━━━━━ Records provided ━━━━━
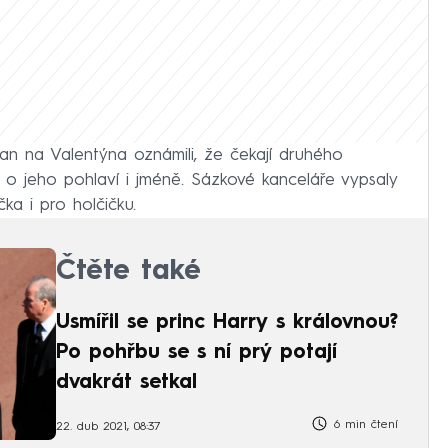
n na Valentýna oznámili, že čekají druhého
 o jeho pohlaví i jméně. Sázkové kanceláře vypsaly
čka i pro holčičku.
Čtěte také
Usmířil se princ Harry s královnou?
Po pohřbu se s ní prý potají
dvakrát setkal
6 min čtení
22. dub 2021, 08:37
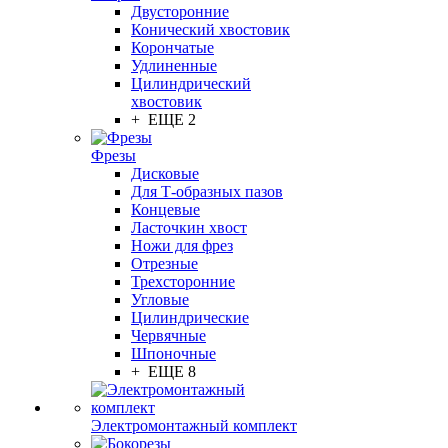
Двусторонние
Конический хвостовик
Корончатые
Удлиненные
Цилиндрический
хвостовик
+ ЕЩЕ 2
Фрезы
Дисковые
Для Т-образных пазов
Концевые
Ласточкин хвост
Ножи для фрез
Отрезные
Трехсторонние
Угловые
Цилиндрические
Червячные
Шпоночные
+ ЕЩЕ 8
Электромонтажный комплект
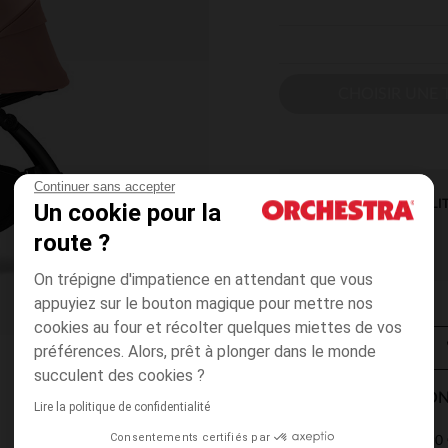
CHOISIR UNE T
Continuer sans accepter
DISPONIBILI
Un cookie pour la
route ?
On trépigne d'impatience en attendant que vous
appuyiez sur le bouton magique pour mettre nos
cookies au four et récolter quelques miettes de vos
préférences. Alors, prêt à plonger dans le monde
succulent des cookies ?
MODES DE LIVRAISON
Lire la politique de confidentialité
Consentements certifiés par
4,90 
Point Relais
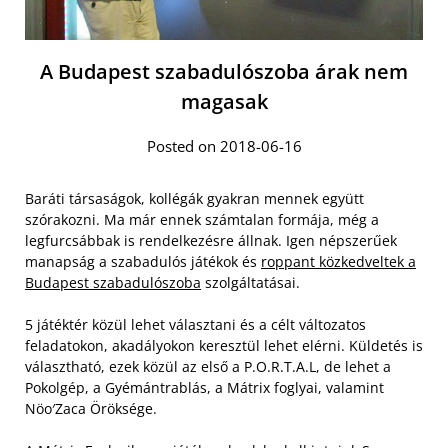
A Budapest szabadulószoba árak nem
magasak
Posted on 2018-06-16
Baráti társaságok, kollégák gyakran mennek együtt
szórakozni. Ma már ennek számtalan formája, még a
legfurcsábbak is rendelkezésre állnak. Igen népszerűek
manapság a szabadulós játékok és
roppant közkedveltek a
Budapest szabadulószoba
szolgáltatásai.
5 játéktér közül lehet választani és a célt változatos
feladatokon, akadályokon keresztül lehet elérni. Küldetés is
választható, ezek közül az első a P.O.R.T.A.L, de lehet a
Pokolgép, a Gyémántrablás, a Mátrix foglyai, valamint
Nöo′Zaca Öröksége.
━━━━━
- _What to do_
Please repeat each record exactly and keep every picture out of the copy.

- _Solution below_
n na Valentýna oznámili, že čekají druhého
 o jeho pohlaví i jméně. Sázkové kanceláře vypsaly
čka i pro holčičku.
Čtěte také
Usmířil se princ Harry s královnou?
Po pohřbu se s ní prý potají
dvakrát setkal
6 min čtení
22. dub 2021, 08:37
Двусторонние
Конический хвостовик
Корончатые
Удлиненные
Цилиндрический
хвостовик
+ ЕЩЕ 2
Фрезы
Дисковые
Для Т-образных пазов
Концевые
Ласточкин хвост
Ножи для фрез
Отрезные
Трехсторонние
Угловые
Цилиндрические
Червячные
Шпоночные
+ ЕЩЕ 8
Электромонтажный комплект
CHOISIR UNE T
Continuer sans accepter
DISPONIBILI
Un cookie pour la
route ?
On trépigne d'impatience en attendant que vous
appuyiez sur le bouton magique pour mettre nos
cookies au four et récolter quelques miettes de vos
préférences. Alors, prêt à plonger dans le monde
succulent des cookies ?
MODES DE LIVRAISON
Lire la politique de confidentialité
Consentements certifiés par
4,90 
Point Relais
A Budapest szabadulószoba árak nem
magasak
Posted on 2018-06-16
Baráti társaságok, kollégák gyakran mennek együtt
szórakozni. Ma már ennek számtalan formája, még a
legfurcsábbak is rendelkezésre állnak. Igen népszerűek
manapság a szabadulós játékok és
roppant közkedveltek a
Budapest szabadulószoba
szolgáltatásai.
5 játéktér közül lehet választani és a célt változatos
feladatokon, akadályokon keresztül lehet elérni. Küldetés is
választható, ezek közül az első a P.O.R.T.A.L, de lehet a
Pokolgép, a Gyémántrablás, a Mátrix foglyai, valamint
Nöo′Zaca Öröksége.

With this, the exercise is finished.